La storia comincia una settimana prima. «Il 4 settembre il governo socialista aveva assegnato ai miei genitori una casa popolare. Fino a quel momento avevamo vissuto con i miei nonni materni. Per tre giorni papà e mamma sono stati a pulire, il 7 settembre siamo andati a vivere tutti insieme nella nuova casa. Pochi giorni dopo ci venne improvvisamente a prendere mio nonno con una zia. Insieme a mamma siamo tornati a casa dei miei nonni. Avevo 2 anni, ci sono rimasta fino a 25». La vita della famiglia Montiglio cambiò bruscamente. «Nonno era dentista, durante gli anni della dittatura abbiamo vissuto in un quartiere borghese e con mio fratello abbiamo studiato nella scuola italiana. Non abbiamo mai sospettato nulla. Mia madre negli anni ci raccontò tanti particolari della vita e del carattere di papà. Sapevamo che era stato un dirigente dei giovani studenti socialisti, che gli piaceva ascoltare gli Inti Illimani. A poco a poco ci mostrava come era Montiglio ma senza mai arrivare a raccontare qualcosa che potesse far pensare alla sua presenza a fianco di Allende nel giorno della fine. Ci diceva che era morto per una brutta malattia, la tenia». Una metafora che Rina non ha scelto a caso per alludere alla dittatura fascista di Pinochet. «Poi – prosegue Tamara – quel giorno del 1988 finalmente ho saputo. Lei ha cominciato a raccontare come aveva conosciuto papà all’università. Che prima erano amici e che dopo è nato l’amore. E poi che lui era molto più che un semplice studente socialista impegnato politicamente. Nel 1970 il partito gli aveva chiesto di entrare nel dispositivo del Gap per fare da scorta ad Allende. Lui lo raccontò a mamma quando aveva già preso la decisione di accettare. Entrò nella scorta il 23 novembre 1970, due giorni dopo è nato mio fratello Alejandro. Quando ci disse come è morto papà sono stata male. Il colpo è stato durissimo. Ricordo però che in quel momento mi sono resa conto di averlo sempre saputo. I racconti di mamma, alcune sue conversazioni a mezza bocca con la nonna. È stato come se improvvisamente si mettessero insieme tanti frammenti di un puzzle». L’11 settembre 1973 Anibal aveva 24 anni. Era cileno e suo padre era italiano.

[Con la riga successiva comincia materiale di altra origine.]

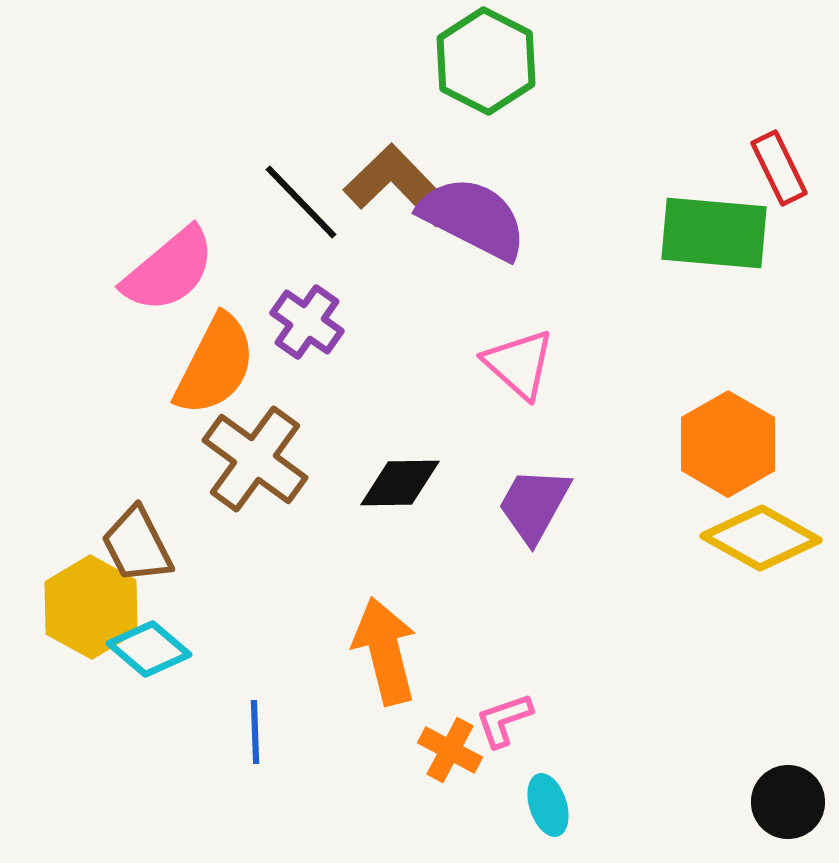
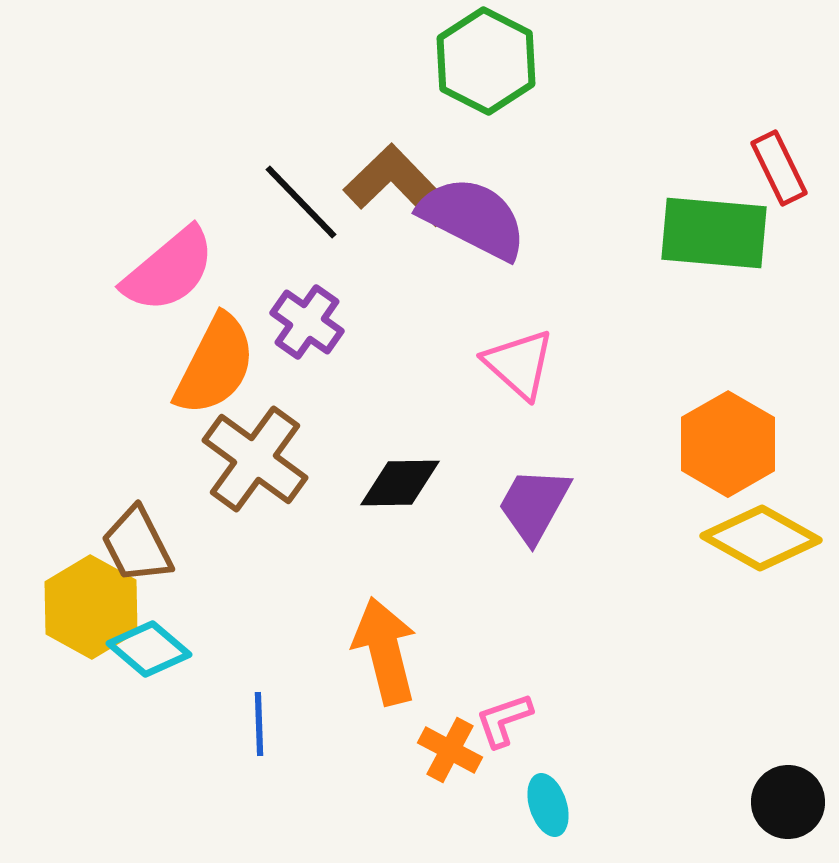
blue line: moved 4 px right, 8 px up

Con il caso Montiglio a Roma per la prima volta al mondo in un’aula giudiziaria si parla degli eventi accaduti nel giorno del colpo di Stato ordito da Augusto Pinochet. In Cile è ancora in vigore la Costituzione varata dal generale golpista e questo influenza l’attività dei giudici e dei magistrati che prosegue con estrema lentezza. «Sono stati commessi crimini contro l’umanità ma nel mio Paese la polizia continua a far finta di indagare», sibila Tamara serrando la bocca.